In chemistry, many catalytic reactions have a rate-limiting step. The catalyst is necessary for the reaction to happen, and if there are no spare catalysts, the process has achieved maximum efficiency, whereby adding more of the chemical to be converted does not speed up proceedings or increase total concentrations of the end result.
In drug chemistry, this is often an enzyme involved in the metabolism of a drug. Once there are no more free catalysts available, the reaction has reached its maximum speed. This is especially relevant for prodrugs, which are inert when ingested, but metabolized into an active form. If the enzymes required to transform the drug into the (more) active form are satiated, the production of active substance can go no faster. This leads to a slower buildup of active substance, and can occasion a ceiling effect where adding more drugs does not get the user any higher, although it may prolong the experience and exacerbate side effects.[Controversial]

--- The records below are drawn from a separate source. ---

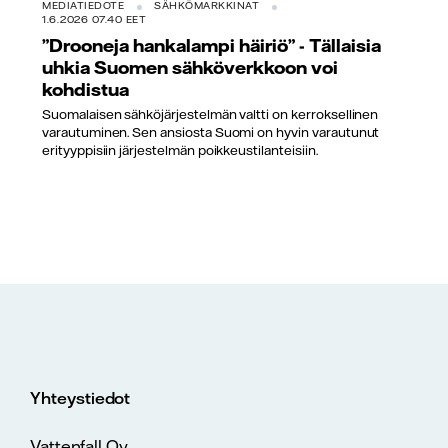
MEDIATIEDOTE
SÄHKÖMARKKINAT
1.6.2026 07.40 EET
”Drooneja hankalampi häiriö” - Tällaisia
uhkia Suomen sähköverkkoon voi
kohdistua
Suomalaisen sähköjärjestelmän valtti on kerroksellinen
varautuminen. Sen ansiosta Suomi on hyvin varautunut
erityyppisiin järjestelmän poikkeustilanteisiin.
Yhteystiedot
Vattenfall Oy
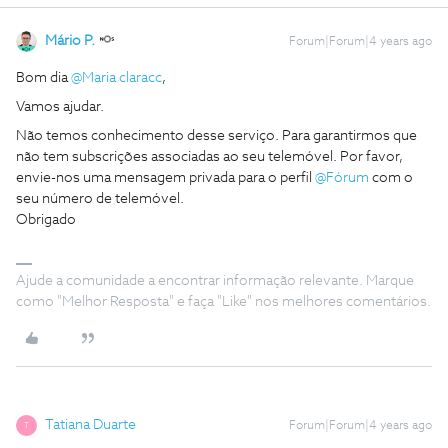
Mário P.
Forum|Forum|4 years ago
Bom dia
@Maria claracc
,
Vamos ajudar.
Não temos conhecimento desse serviço. Para garantirmos que
não tem subscrições associadas ao seu telemóvel. Por favor,
envie-nos uma mensagem privada para o perfil
@Fórum
com o
seu número de telemóvel.
Obrigado
Ajude a comunidade a encontrar informação relevante. Marque
como "Melhor Resposta" e faça "Like" nos melhores comentários.
Tatiana Duarte
Forum|Forum|4 years ago
T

Prodrugs affected by rate-limiting steps
Codeine (3-methylmorphine) is a prodrug for morphine. While codeine has some activity of its own, the vast majority of its pharmacological activity comes from its conversion to morphine. Codeine is metabolized into morphine in the liver by the enzyme P450 CYP2D6. Too much codeine will saturate these enzymes, leading to a "ceiling effect" around 400mg, where further dosage will not increase blood morphine concentrations. For this reason, codeine is relatively safe in overdose compared to other opiates, which is not to say that caution isn't warranted.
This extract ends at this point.